Les capacités d’adaptation de l’être humain ne cessent de m’étonner. Dès notre deuxième jour en Arctique, sur la toundra du parc territorial Katannilik, je m’étais habitué à cette pénombre qui remplace la nuit. Après une semaine, l’eau glacée de la rivière Soper qui  parfois rentrait dans notre embarcation ne me dérangeait plus. Après trois semaines, les portages m’apparaissaient plus légers et les coups d’aviron plus faciles. Enfin, après un mois, la vie rustique dans l’Arctique était devenue aussi naturelle que respirer.

Trois personnes dans une embarcation, pagayant dans les rapides d’une rivière, près d’une paroi rocheuse.
Jeff Saarela, Roger Bull et Paul Sokoloff s’apprêtent à attaquer un rapide de classe 3 juste sous les chutes Soper, le terminus de la rivière du même nom.

Comme prévu, l’épuisement de nos réserves de nourriture, de papier à presser, de thé et de café (soupir!) indiquait la fin de notre descente de la rivière Soper.
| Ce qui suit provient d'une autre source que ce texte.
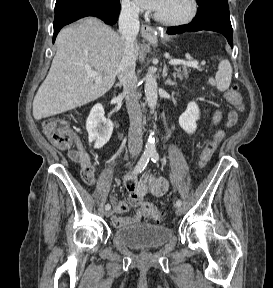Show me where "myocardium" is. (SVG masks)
Wrapping results in <instances>:
<instances>
[{"label":"myocardium","mask_w":273,"mask_h":288,"mask_svg":"<svg viewBox=\"0 0 273 288\" xmlns=\"http://www.w3.org/2000/svg\"><path fill=\"white\" fill-rule=\"evenodd\" d=\"M190 2H191V10L186 16H184L182 18L166 19V18H163L160 15H158L156 12L154 13V18L159 23H161L163 25H167V26H180V25L187 24L194 19V17L196 16V14L198 12V1L197 0H190Z\"/></svg>","instance_id":"obj_1"}]
</instances>
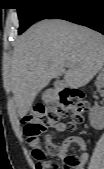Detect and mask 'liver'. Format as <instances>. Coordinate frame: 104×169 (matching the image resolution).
<instances>
[{
	"label": "liver",
	"instance_id": "liver-1",
	"mask_svg": "<svg viewBox=\"0 0 104 169\" xmlns=\"http://www.w3.org/2000/svg\"><path fill=\"white\" fill-rule=\"evenodd\" d=\"M103 65L102 34L65 20L46 19L19 37L4 84L13 93L22 118L52 79L64 74L65 86L79 88L88 84Z\"/></svg>",
	"mask_w": 104,
	"mask_h": 169
}]
</instances>
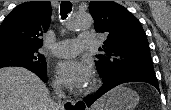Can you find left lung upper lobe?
<instances>
[{
    "label": "left lung upper lobe",
    "instance_id": "1",
    "mask_svg": "<svg viewBox=\"0 0 171 110\" xmlns=\"http://www.w3.org/2000/svg\"><path fill=\"white\" fill-rule=\"evenodd\" d=\"M97 32L106 33L96 55V68L105 79L125 70H154L146 34L136 17L113 1H90Z\"/></svg>",
    "mask_w": 171,
    "mask_h": 110
}]
</instances>
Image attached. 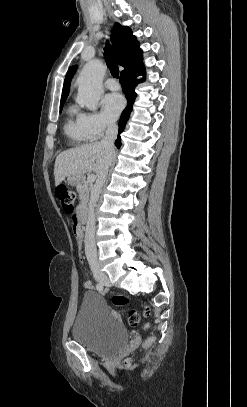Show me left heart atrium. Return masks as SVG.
Returning a JSON list of instances; mask_svg holds the SVG:
<instances>
[{
  "mask_svg": "<svg viewBox=\"0 0 247 407\" xmlns=\"http://www.w3.org/2000/svg\"><path fill=\"white\" fill-rule=\"evenodd\" d=\"M102 107L105 115L109 119L115 120L124 107V99L117 93L107 94L102 99Z\"/></svg>",
  "mask_w": 247,
  "mask_h": 407,
  "instance_id": "39dd6f15",
  "label": "left heart atrium"
}]
</instances>
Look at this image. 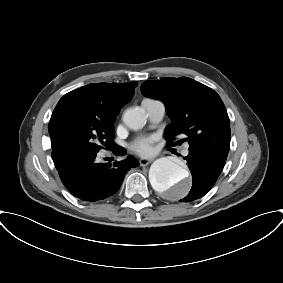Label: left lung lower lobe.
I'll return each instance as SVG.
<instances>
[{
	"instance_id": "1",
	"label": "left lung lower lobe",
	"mask_w": 283,
	"mask_h": 283,
	"mask_svg": "<svg viewBox=\"0 0 283 283\" xmlns=\"http://www.w3.org/2000/svg\"><path fill=\"white\" fill-rule=\"evenodd\" d=\"M185 159L192 173L193 184L189 194L181 202L193 201L204 196L213 187L224 167V165L209 163L191 153Z\"/></svg>"
}]
</instances>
Notre expédition a été un succès retentissant à tous points de vue : nous avons collecté près de 900 spécimens, mais c’est là le sujet d’un autre billet. L’enivrement suscité par la découverte de nouvelles espèces végétales n’avait d’égal que l’excitation du voyage.

Des tentes dressées sur la toundra.
Notre troisième campement, près du « Big Bend » (le grand coude) de la rivière Soper, à l’île de Baffin, au Nunavut.
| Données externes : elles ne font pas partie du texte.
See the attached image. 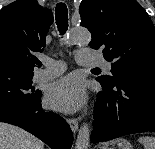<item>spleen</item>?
I'll return each mask as SVG.
<instances>
[{"mask_svg":"<svg viewBox=\"0 0 155 149\" xmlns=\"http://www.w3.org/2000/svg\"><path fill=\"white\" fill-rule=\"evenodd\" d=\"M144 149H155V137L143 136L138 139Z\"/></svg>","mask_w":155,"mask_h":149,"instance_id":"obj_1","label":"spleen"}]
</instances>
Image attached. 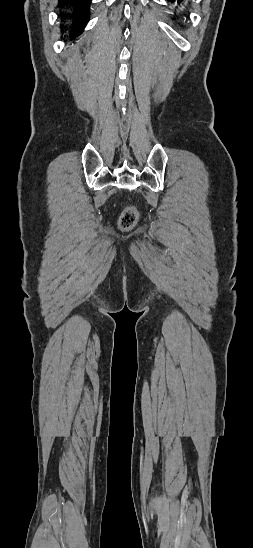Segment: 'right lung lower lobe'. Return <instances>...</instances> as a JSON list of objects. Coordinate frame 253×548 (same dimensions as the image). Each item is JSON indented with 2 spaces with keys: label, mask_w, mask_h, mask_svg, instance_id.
I'll use <instances>...</instances> for the list:
<instances>
[{
  "label": "right lung lower lobe",
  "mask_w": 253,
  "mask_h": 548,
  "mask_svg": "<svg viewBox=\"0 0 253 548\" xmlns=\"http://www.w3.org/2000/svg\"><path fill=\"white\" fill-rule=\"evenodd\" d=\"M61 3L72 6L76 12L73 16L75 22H79V30L89 21V5L91 0H59Z\"/></svg>",
  "instance_id": "right-lung-lower-lobe-1"
}]
</instances>
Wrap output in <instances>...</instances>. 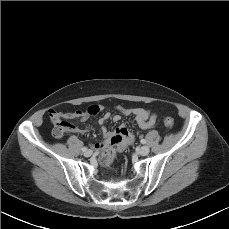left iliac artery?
I'll use <instances>...</instances> for the list:
<instances>
[{
    "label": "left iliac artery",
    "instance_id": "obj_1",
    "mask_svg": "<svg viewBox=\"0 0 229 229\" xmlns=\"http://www.w3.org/2000/svg\"><path fill=\"white\" fill-rule=\"evenodd\" d=\"M142 144H145L146 143V140L145 139H141L140 141Z\"/></svg>",
    "mask_w": 229,
    "mask_h": 229
}]
</instances>
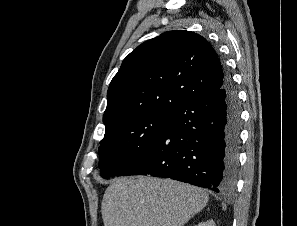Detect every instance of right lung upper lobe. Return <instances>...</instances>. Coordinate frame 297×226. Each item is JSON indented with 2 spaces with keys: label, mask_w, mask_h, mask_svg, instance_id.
<instances>
[{
  "label": "right lung upper lobe",
  "mask_w": 297,
  "mask_h": 226,
  "mask_svg": "<svg viewBox=\"0 0 297 226\" xmlns=\"http://www.w3.org/2000/svg\"><path fill=\"white\" fill-rule=\"evenodd\" d=\"M217 53L199 34L174 30L139 45L123 61L107 92L105 126L181 103L225 82Z\"/></svg>",
  "instance_id": "cb5924a9"
}]
</instances>
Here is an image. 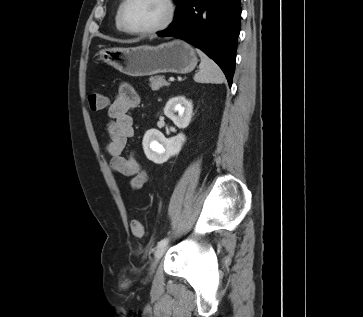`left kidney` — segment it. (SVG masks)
<instances>
[{"instance_id": "1", "label": "left kidney", "mask_w": 363, "mask_h": 317, "mask_svg": "<svg viewBox=\"0 0 363 317\" xmlns=\"http://www.w3.org/2000/svg\"><path fill=\"white\" fill-rule=\"evenodd\" d=\"M175 112H178V115H175ZM164 114L170 118L178 128L184 129L189 125L192 118V102L187 100L184 96L173 97L166 103ZM185 139L183 133L167 139L160 131L150 129L145 133L143 138L144 153L146 157L154 163H164L170 157L177 155L180 152Z\"/></svg>"}]
</instances>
Nous avons entamé notre excursion au mont Joy, à l’endroit où les vols affrétés d’Iqaluit peuvent atterrir sur une bande d’atterrissage de gravier. Tout en déchargeant les radeaux, nous anticipions l’excitation que nous procurerait la descente de cette rivière du patrimoine canadien. Mais l’enthousiasme s’est quelque peu estompé après avoir dû traîner les embarcations sur presque deux kilomètres jusqu’à ce que l’eau soit assez profonde. L’eau était vraiment basse cette année à l’île de Baffin!
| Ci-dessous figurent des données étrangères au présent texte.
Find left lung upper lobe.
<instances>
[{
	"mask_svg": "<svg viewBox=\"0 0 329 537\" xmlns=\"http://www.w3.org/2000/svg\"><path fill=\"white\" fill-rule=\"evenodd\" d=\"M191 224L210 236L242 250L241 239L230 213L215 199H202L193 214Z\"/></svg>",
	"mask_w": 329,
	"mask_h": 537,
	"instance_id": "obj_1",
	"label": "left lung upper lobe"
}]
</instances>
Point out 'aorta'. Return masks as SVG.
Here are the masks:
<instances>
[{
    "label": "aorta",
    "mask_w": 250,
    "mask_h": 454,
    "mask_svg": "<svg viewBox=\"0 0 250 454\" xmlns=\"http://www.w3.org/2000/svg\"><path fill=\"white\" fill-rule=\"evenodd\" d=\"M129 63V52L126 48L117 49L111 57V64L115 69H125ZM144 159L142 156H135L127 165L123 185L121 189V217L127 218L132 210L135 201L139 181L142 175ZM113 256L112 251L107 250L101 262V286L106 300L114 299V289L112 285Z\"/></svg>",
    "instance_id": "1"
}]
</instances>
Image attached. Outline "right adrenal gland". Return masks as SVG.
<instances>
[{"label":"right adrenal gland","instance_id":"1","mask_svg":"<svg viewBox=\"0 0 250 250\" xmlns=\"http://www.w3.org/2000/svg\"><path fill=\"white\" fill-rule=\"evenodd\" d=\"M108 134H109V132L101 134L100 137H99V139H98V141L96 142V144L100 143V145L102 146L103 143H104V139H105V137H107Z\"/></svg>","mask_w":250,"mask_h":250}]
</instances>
Vous pouvez voir ici nos efforts pour tirer le bateau…

Mais quand nous avons enfin pu nous déplacer à la force de nos bras, les trois embarcations gonflables fournies par Inukpak Outfitting d’Iqaluit se sont révélées rapides et stables. Louis-Philippe Pothier, le propriétaire de l’entreprise, a conçu une grande plateforme pour contenir l’équipement de terrain, à laquelle on a fixé deux embarcations. Le Dewey Soper était né, ainsi baptisé en l’honneur du naturaliste J. Dewey Soper qui a aussi donné son nom à la rivière.

On voit ici le Dewey Soper guidé par l’équipe dans le passage d’une chute.

Notre séance d’entraînement à la descente en eau vive sur la rivière des Outaouais s’est révélée indispensable. Nous avons été en mesure d’affronter les dix rapides de classe 1 à 3 de la rivière Soper sans tremper nos tentes ou nos spécimens. Avec le radeau Dewey et le canot solitaire baptisé Alf Erling Porsild, nous avons parcouru 60 km de rivière en six jours de navigation.

Cette vidéo montre le passage de rapides… en compagnie des moustiques!

Les 18 jours sur la terre ferme, nous avons passé le plus clair de notre temps à marcher et à collecter des spécimens. Comme je l’ai raconté dans les billets précédents, le travail de terrain consiste en de longues marches les yeux rivés au sol.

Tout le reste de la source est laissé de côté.